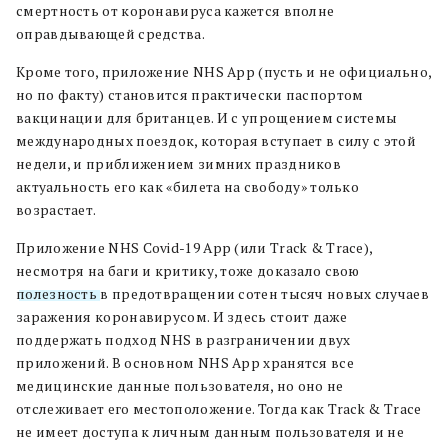
смертность от коронавируса кажется вполне
оправдывающей средства.
Кроме того, приложение NHS App (пусть и не официально,
но по факту) становится практически паспортом
вакцинации для британцев. И с упрощением системы
международных поездок, которая вступает в силу с этой
недели, и приближением зимних праздников
актуальность его как «билета на свободу» только
возрастает.
Приложение NHS Covid-19 App (или Track & Trace),
несмотря на баги и критику, тоже доказало свою
полезность
в предотвращении сотен тысяч новых случаев
заражения коронавирусом. И здесь стоит даже
поддержать подход NHS в разграничении двух
приложений. В основном NHS App хранятся все
медицинские данные пользователя, но оно не
отслеживает его местоположение. Тогда как Track & Trace
не имеет доступа к личным данным пользователя и не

::::::

- _WORK INSTRUCTIONS_
Filter the records for lines holding the string "Trace". Copy each one.

- _RESPONSE TO THE EXERCISE_
Приложение NHS Covid-19 App (или Track & Trace),
отслеживает его местоположение. Тогда как Track & Trace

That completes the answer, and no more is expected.